YouTube May Soon Let You Search For Songs Just By Humming
YouTube is testing a new feature that will let you find a song by just humming the tune into your phone's mic. The latest experiment will also work if you just put your phone near a speaker or any other sound source for times when you don't feel like crooning from the depths of your heart. The feature needs three or more seconds of audio to find the track you are looking for. "Once the song is identified, you'll be sent to relevant official music content," says the official support page.
Apart from the official source of the song — likely the artist or music label's handle — YouTube will also show a list of other content such as Shorts and user-generated clips with that song playing in the background. The latest YouTube experiment is currently limited to its Android app but it has already started reaching a small bunch of users. You can access it by launching the voice search feature in the YouTube app, where you can just hum instead of dictating a song's title or artist details.

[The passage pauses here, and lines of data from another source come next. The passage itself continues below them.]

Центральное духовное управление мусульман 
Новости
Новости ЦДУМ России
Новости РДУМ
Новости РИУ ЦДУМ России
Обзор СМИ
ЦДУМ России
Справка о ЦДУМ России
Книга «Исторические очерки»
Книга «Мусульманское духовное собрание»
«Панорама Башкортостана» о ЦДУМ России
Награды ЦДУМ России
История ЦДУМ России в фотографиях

You can already test it with Google Assistant
The hum-to-identify feature on YouTube is a global test, but there is no clarity about when it will be released widely. In the meantime, if you really like the convenience, you can try the same feature with Google Assistant. Google's virtual assistant received the same ability all the way back in 2020. The hum-to-search feature works for over 20 languages and can be directly launched from within the Google app. This implementation actually offers more flexibility, as it identifies all the likely songs that match your humming and then lets you enjoy them in any music app of your choice, not just YouTube.

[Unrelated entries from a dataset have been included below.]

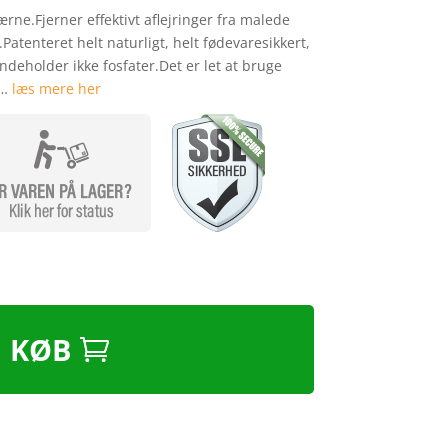
ærne.Fjerner effektivt aflejringer fra malede
Patenteret helt naturligt, helt fødevaresikkert,
Indeholder ikke fosfater.Det er let at bruge
 …
læs mere her
KØB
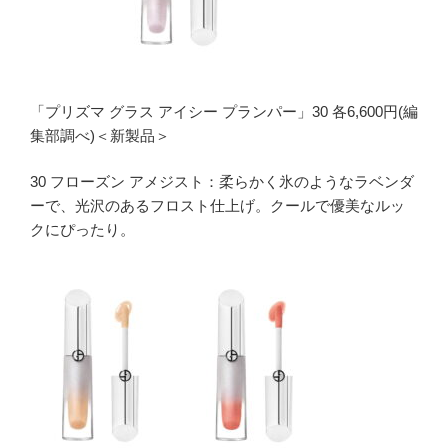
「プリズマ グラス アイシー プランパー」30 各6,600円(編
集部調べ)＜新製品＞
30 フローズン アメジスト：柔らかく氷のようなラベンダ
ーで、光沢のあるフロスト仕上げ。クールで優美なルッ
クにぴったり。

Google's new hum to search feature is really good. Works well with Hindi, English, and Urdu classics as well. Even worked flawlessly for two Persian songs I hummed.

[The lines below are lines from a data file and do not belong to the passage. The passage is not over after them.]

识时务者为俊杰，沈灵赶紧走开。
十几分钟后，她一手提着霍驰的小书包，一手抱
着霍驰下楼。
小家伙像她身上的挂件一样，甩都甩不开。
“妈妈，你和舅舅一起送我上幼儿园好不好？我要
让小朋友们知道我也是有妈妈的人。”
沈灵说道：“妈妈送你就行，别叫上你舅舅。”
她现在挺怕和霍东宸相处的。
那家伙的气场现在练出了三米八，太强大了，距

Here it is, perfectly detecting "Aaj Jaane Ki Zid Na Karo" pic.twitter.com/0qHcZmWcBN— Nadeemonics (@nsnadeemsarwar) October 16, 2020
The whole system relies on machine learning algorithms and finds potential matches using a melody fingerprinting technique. It is somewhat similar to the audio-focused generative AI models, like those developed by Meta and Microsoft's own VALL-E, which need only a few seconds of a person's audio recording. The AI subsequently breaks apart details like tone, pitch, and the signature pronunciation style. All the data is then condensed into a model that can read any passage mimicking a person's original voice. A company named ElevenLabs even offers a model that can translate your voice into 30 languages with the same distinct audio signature.